Balthasar felt himself sinking, but with a supreme effort not to betray his weakness to this wicked woman, he ran to his room where he fell in a swoon and his wound re-opened.
IV
For three weeks he remained unconscious and as one dead, but having on the twenty-second day recovered his senses, he seized the hand of Sembobitis, who, with Menkera, watched over him, and cried, weeping:
“O, my friends, how happy you are, one to be old and the other the same as old. But no! there is no happiness on earth, everything is bad, for love is an evil and Balkis is wicked.”

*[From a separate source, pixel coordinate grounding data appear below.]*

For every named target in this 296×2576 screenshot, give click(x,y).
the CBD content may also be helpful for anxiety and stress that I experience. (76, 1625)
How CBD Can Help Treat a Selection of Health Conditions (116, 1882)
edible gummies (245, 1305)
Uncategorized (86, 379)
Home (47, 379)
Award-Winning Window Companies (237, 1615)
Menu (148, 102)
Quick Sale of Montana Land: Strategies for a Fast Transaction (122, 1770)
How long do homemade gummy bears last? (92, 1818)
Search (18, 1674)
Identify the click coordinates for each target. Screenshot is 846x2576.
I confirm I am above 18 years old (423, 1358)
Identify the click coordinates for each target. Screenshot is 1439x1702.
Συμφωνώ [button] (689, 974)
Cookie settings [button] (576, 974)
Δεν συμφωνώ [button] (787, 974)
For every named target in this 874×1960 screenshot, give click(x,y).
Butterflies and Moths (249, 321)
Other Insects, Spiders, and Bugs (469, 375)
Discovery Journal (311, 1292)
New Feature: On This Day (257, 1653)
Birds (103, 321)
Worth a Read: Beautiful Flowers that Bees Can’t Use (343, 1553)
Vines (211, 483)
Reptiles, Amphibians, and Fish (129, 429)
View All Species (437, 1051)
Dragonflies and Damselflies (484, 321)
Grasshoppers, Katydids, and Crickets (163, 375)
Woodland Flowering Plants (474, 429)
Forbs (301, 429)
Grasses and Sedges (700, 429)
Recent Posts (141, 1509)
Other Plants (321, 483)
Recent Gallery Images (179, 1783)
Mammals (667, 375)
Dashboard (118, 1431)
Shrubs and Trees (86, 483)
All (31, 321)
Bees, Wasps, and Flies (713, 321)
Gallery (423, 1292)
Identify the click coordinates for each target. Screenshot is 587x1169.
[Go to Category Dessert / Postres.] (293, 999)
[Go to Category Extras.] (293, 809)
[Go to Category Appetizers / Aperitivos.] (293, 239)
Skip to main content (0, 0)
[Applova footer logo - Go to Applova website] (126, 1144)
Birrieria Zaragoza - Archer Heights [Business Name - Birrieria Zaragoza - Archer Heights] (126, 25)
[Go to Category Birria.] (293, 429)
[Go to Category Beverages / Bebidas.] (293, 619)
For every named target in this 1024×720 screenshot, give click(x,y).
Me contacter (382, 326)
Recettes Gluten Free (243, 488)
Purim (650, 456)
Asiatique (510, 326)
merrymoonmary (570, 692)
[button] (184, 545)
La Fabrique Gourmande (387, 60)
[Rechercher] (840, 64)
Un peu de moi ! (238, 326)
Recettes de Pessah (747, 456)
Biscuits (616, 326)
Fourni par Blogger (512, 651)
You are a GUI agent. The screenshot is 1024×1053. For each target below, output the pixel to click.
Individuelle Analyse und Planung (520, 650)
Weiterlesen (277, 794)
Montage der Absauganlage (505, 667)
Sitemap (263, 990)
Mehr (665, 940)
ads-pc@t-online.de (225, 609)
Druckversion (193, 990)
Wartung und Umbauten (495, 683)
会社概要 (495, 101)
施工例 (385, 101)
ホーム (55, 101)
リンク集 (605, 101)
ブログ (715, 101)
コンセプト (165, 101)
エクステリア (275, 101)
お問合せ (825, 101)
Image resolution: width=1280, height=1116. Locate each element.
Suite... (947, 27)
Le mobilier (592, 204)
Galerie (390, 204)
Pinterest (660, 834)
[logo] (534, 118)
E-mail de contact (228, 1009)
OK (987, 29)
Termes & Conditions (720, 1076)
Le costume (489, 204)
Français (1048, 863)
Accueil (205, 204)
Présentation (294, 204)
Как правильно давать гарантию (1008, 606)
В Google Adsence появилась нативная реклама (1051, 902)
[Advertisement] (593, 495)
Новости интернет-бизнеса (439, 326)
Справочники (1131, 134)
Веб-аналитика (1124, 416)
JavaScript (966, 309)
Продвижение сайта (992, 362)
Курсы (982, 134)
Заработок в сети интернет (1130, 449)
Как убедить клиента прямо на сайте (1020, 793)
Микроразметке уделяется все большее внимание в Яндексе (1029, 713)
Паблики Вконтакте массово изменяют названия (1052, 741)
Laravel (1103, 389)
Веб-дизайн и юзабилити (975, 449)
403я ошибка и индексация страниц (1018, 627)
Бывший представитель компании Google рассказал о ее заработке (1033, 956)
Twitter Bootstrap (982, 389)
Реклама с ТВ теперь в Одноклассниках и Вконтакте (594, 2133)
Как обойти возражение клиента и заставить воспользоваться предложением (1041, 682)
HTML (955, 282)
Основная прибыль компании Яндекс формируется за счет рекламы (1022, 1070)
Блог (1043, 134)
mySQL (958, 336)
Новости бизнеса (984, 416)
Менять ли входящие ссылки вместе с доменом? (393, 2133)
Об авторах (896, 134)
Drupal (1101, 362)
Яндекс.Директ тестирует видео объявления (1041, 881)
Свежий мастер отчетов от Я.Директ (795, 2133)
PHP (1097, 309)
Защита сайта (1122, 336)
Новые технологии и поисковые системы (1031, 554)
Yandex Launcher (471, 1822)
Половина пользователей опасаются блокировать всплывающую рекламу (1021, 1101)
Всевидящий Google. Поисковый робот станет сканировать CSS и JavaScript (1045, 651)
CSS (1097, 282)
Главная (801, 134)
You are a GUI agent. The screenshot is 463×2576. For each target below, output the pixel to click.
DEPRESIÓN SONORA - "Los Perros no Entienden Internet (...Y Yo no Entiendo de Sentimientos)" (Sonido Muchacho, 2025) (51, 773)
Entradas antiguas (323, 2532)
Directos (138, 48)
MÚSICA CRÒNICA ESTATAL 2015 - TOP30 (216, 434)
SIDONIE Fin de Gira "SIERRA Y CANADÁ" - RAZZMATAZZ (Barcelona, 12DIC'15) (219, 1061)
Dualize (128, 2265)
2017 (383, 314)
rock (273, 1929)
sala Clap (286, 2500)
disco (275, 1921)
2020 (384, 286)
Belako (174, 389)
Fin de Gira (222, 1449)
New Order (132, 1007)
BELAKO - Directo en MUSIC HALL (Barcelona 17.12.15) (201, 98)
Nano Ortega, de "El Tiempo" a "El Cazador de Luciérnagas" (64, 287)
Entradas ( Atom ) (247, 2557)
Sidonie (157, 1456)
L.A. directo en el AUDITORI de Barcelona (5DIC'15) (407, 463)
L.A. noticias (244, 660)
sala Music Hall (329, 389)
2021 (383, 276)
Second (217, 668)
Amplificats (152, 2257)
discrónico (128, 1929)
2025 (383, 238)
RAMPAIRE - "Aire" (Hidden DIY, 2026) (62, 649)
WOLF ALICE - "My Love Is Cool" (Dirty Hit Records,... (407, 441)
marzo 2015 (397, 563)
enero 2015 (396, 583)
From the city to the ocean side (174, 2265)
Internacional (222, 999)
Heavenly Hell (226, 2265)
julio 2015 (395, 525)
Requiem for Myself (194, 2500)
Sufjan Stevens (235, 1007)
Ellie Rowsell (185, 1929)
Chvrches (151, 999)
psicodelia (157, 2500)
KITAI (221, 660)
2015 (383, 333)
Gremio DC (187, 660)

“Wisdom confers happiness,” replied Sembobitis. “I will try it,” said Balthasar. “But let us depart at once for Ethiopia.” And as he had lost all he loved he resolved to consecrate himself to wisdom and to become a mage. If this decision gave him no especial pleasure it at least restored to him something of tranquillity. Every evening, seated on the terrace of his palace in company with the sage Sembobitis and Menkera the eunuch, he gazed at the palm-trees standing motionless against the horizon, or watched the crocodiles by the light of the moon float down the Nile like trunks of trees.
“One never wearies of admiring the beauties of Nature,” said Sembobitis.
“Doubtless,” said Balthasar, “but there are other things in Nature more beautiful even than palm-trees and crocodiles.”
This he said thinking of Balkis. But Sembobitis, who was old, said:
“There is of course the phenomenon of the rising of the Nile which I have explained. Man is created to understand.”
“He is created to love,” replied Balthasar sighing. “There are things which cannot be explained.”
“And what may those be?” asked Sembobitis.
“A woman’s treason,” the king replied.
Balthasar, however, having decided to become a mage, had a tower built from the summit of which might be discerned many kingdoms and the infinite spaces of Heaven. The tower was constructed of brick and rose high above all other towers. It took no less than two years to build, and Balthasar expended in its construction the entire treasure of the king, his father. Every night he climbed to the top of this tower and there he studied the heavens under the guidance of the sage Sembobitis.